Records contained in a dataset:
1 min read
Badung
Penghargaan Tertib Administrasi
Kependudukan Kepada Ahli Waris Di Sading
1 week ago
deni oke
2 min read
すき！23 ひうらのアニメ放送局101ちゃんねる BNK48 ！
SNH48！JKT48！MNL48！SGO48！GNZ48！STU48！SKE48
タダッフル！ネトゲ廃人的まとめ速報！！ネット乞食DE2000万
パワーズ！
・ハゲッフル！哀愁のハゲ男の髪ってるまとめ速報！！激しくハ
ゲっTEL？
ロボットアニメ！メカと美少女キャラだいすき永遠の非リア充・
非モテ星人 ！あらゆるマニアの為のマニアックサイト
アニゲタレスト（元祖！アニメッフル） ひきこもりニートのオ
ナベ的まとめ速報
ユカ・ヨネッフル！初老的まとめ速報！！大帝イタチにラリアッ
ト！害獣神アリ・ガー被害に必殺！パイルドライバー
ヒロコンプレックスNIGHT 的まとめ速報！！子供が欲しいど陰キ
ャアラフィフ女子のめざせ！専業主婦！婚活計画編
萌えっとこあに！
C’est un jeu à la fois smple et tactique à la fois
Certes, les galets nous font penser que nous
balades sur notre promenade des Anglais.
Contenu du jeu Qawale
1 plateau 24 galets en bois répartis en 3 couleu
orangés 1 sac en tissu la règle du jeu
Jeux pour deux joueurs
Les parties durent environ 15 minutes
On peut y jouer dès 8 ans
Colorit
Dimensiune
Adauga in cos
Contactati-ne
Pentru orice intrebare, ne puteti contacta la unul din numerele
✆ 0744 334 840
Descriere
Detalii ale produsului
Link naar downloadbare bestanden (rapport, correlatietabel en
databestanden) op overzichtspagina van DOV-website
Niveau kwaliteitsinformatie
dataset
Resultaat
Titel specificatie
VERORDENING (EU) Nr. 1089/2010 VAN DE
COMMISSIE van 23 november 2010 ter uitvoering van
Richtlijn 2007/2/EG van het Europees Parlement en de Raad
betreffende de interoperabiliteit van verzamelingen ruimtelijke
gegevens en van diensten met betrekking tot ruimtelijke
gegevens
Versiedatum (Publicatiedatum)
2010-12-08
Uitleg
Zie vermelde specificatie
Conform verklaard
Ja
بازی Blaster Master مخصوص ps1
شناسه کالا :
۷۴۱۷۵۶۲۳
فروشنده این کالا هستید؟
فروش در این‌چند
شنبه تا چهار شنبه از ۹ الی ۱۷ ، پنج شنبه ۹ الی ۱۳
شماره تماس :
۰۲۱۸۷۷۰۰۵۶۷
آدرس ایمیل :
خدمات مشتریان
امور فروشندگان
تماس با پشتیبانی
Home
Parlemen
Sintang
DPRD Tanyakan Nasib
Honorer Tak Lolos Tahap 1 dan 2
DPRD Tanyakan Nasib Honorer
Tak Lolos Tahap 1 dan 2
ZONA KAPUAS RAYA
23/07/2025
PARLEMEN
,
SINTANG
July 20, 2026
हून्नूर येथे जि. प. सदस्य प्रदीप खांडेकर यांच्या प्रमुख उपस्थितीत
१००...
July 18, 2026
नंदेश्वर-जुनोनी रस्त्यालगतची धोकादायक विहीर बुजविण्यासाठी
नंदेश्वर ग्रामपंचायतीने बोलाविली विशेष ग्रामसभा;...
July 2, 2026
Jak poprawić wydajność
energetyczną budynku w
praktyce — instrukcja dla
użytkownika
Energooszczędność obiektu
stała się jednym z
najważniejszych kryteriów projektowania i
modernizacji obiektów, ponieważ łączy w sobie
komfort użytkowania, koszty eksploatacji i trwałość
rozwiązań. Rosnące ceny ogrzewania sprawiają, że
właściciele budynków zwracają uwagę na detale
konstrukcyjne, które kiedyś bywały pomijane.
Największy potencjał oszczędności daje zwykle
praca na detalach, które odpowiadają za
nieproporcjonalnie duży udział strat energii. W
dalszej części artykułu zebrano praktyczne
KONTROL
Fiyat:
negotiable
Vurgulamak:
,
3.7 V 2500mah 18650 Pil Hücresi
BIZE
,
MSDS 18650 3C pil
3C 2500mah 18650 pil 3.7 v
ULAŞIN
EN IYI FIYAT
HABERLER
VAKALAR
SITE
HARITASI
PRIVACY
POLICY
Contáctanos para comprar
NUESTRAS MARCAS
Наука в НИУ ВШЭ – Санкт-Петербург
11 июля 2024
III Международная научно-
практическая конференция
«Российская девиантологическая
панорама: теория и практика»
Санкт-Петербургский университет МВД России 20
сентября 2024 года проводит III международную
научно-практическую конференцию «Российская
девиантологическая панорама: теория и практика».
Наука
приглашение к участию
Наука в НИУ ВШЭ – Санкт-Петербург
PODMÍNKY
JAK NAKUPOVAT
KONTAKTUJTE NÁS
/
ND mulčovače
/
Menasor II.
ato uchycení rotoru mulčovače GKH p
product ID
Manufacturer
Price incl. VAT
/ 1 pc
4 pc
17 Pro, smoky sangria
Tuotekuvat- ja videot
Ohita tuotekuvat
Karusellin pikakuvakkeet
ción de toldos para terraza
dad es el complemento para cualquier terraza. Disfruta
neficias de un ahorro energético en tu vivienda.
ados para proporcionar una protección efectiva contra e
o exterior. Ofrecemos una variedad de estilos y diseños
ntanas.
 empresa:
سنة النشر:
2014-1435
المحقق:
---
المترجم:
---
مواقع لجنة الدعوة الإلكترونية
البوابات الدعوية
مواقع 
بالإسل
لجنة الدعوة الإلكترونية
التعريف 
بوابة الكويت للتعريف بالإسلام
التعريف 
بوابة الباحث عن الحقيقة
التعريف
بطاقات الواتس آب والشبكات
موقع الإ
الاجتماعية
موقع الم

*Task goal*
Write out every line of the records exactly.

*Answer to the problem*
1 min read
Badung
Penghargaan Tertib Administrasi
Kependudukan Kepada Ahli Waris Di Sading
1 week ago
deni oke
2 min read
すき！23 ひうらのアニメ放送局101ちゃんねる BNK48 ！
SNH48！JKT48！MNL48！SGO48！GNZ48！STU48！SKE48
タダッフル！ネトゲ廃人的まとめ速報！！ネット乞食DE2000万
パワーズ！
・ハゲッフル！哀愁のハゲ男の髪ってるまとめ速報！！激しくハ
ゲっTEL？
ロボットアニメ！メカと美少女キャラだいすき永遠の非リア充・
非モテ星人 ！あらゆるマニアの為のマニアックサイト
アニゲタレスト（元祖！アニメッフル） ひきこもりニートのオ
ナベ的まとめ速報
ユカ・ヨネッフル！初老的まとめ速報！！大帝イタチにラリアッ
ト！害獣神アリ・ガー被害に必殺！パイルドライバー
ヒロコンプレックスNIGHT 的まとめ速報！！子供が欲しいど陰キ
ャアラフィフ女子のめざせ！専業主婦！婚活計画編
萌えっとこあに！
C’est un jeu à la fois smple et tactique à la fois
Certes, les galets nous font penser que nous
balades sur notre promenade des Anglais.
Contenu du jeu Qawale
1 plateau 24 galets en bois répartis en 3 couleu
orangés 1 sac en tissu la règle du jeu
Jeux pour deux joueurs
Les parties durent environ 15 minutes
On peut y jouer dès 8 ans
Colorit
Dimensiune
Adauga in cos
Contactati-ne
Pentru orice intrebare, ne puteti contacta la unul din numerele
✆ 0744 334 840
Descriere
Detalii ale produsului
Link naar downloadbare bestanden (rapport, correlatietabel en
databestanden) op overzichtspagina van DOV-website
Niveau kwaliteitsinformatie
dataset
Resultaat
Titel specificatie
VERORDENING (EU) Nr. 1089/2010 VAN DE
COMMISSIE van 23 november 2010 ter uitvoering van
Richtlijn 2007/2/EG van het Europees Parlement en de Raad
betreffende de interoperabiliteit van verzamelingen ruimtelijke
gegevens en van diensten met betrekking tot ruimtelijke
gegevens
Versiedatum (Publicatiedatum)
2010-12-08
Uitleg
Zie vermelde specificatie
Conform verklaard
Ja
بازی Blaster Master مخصوص ps1
شناسه کالا :
۷۴۱۷۵۶۲۳
فروشنده این کالا هستید؟
فروش در این‌چند
شنبه تا چهار شنبه از ۹ الی ۱۷ ، پنج شنبه ۹ الی ۱۳
شماره تماس :
۰۲۱۸۷۷۰۰۵۶۷
آدرس ایمیل :
خدمات مشتریان
امور فروشندگان
تماس با پشتیبانی
Home
Parlemen
Sintang
DPRD Tanyakan Nasib
Honorer Tak Lolos Tahap 1 dan 2
DPRD Tanyakan Nasib Honorer
Tak Lolos Tahap 1 dan 2
ZONA KAPUAS RAYA
23/07/2025
PARLEMEN
,
SINTANG
July 20, 2026
हून्नूर येथे जि. प. सदस्य प्रदीप खांडेकर यांच्या प्रमुख उपस्थितीत
१००...
July 18, 2026
नंदेश्वर-जुनोनी रस्त्यालगतची धोकादायक विहीर बुजविण्यासाठी
नंदेश्वर ग्रामपंचायतीने बोलाविली विशेष ग्रामसभा;...
July 2, 2026
Jak poprawić wydajność
energetyczną budynku w
praktyce — instrukcja dla
użytkownika
Energooszczędność obiektu
stała się jednym z
najważniejszych kryteriów projektowania i
modernizacji obiektów, ponieważ łączy w sobie
komfort użytkowania, koszty eksploatacji i trwałość
rozwiązań. Rosnące ceny ogrzewania sprawiają, że
właściciele budynków zwracają uwagę na detale
konstrukcyjne, które kiedyś bywały pomijane.
Największy potencjał oszczędności daje zwykle
praca na detalach, które odpowiadają za
nieproporcjonalnie duży udział strat energii. W
dalszej części artykułu zebrano praktyczne
KONTROL
Fiyat:
negotiable
Vurgulamak:
,
3.7 V 2500mah 18650 Pil Hücresi
BIZE
,
MSDS 18650 3C pil
3C 2500mah 18650 pil 3.7 v
ULAŞIN
EN IYI FIYAT
HABERLER
VAKALAR
SITE
HARITASI
PRIVACY
POLICY
Contáctanos para comprar
NUESTRAS MARCAS
Наука в НИУ ВШЭ – Санкт-Петербург
11 июля 2024
III Международная научно-
практическая конференция
«Российская девиантологическая
панорама: теория и практика»
Санкт-Петербургский университет МВД России 20
сентября 2024 года проводит III международную
научно-практическую конференцию «Российская
девиантологическая панорама: теория и практика».
Наука
приглашение к участию
Наука в НИУ ВШЭ – Санкт-Петербург
PODMÍNKY
JAK NAKUPOVAT
KONTAKTUJTE NÁS
/
ND mulčovače
/
Menasor II.
ato uchycení rotoru mulčovače GKH p
product ID
Manufacturer
Price incl. VAT
/ 1 pc
4 pc
17 Pro, smoky sangria
Tuotekuvat- ja videot
Ohita tuotekuvat
Karusellin pikakuvakkeet
ción de toldos para terraza
dad es el complemento para cualquier terraza. Disfruta
neficias de un ahorro energético en tu vivienda.
ados para proporcionar una protección efectiva contra e
o exterior. Ofrecemos una variedad de estilos y diseños
ntanas.
 empresa:
سنة النشر:
2014-1435
المحقق:
---
المترجم:
---
مواقع لجنة الدعوة الإلكترونية
البوابات الدعوية
مواقع 
بالإسل
لجنة الدعوة الإلكترونية
التعريف 
بوابة الكويت للتعريف بالإسلام
التعريف 
بوابة الباحث عن الحقيقة
التعريف
بطاقات الواتس آب والشبكات
موقع الإ
الاجتماعية
موقع الم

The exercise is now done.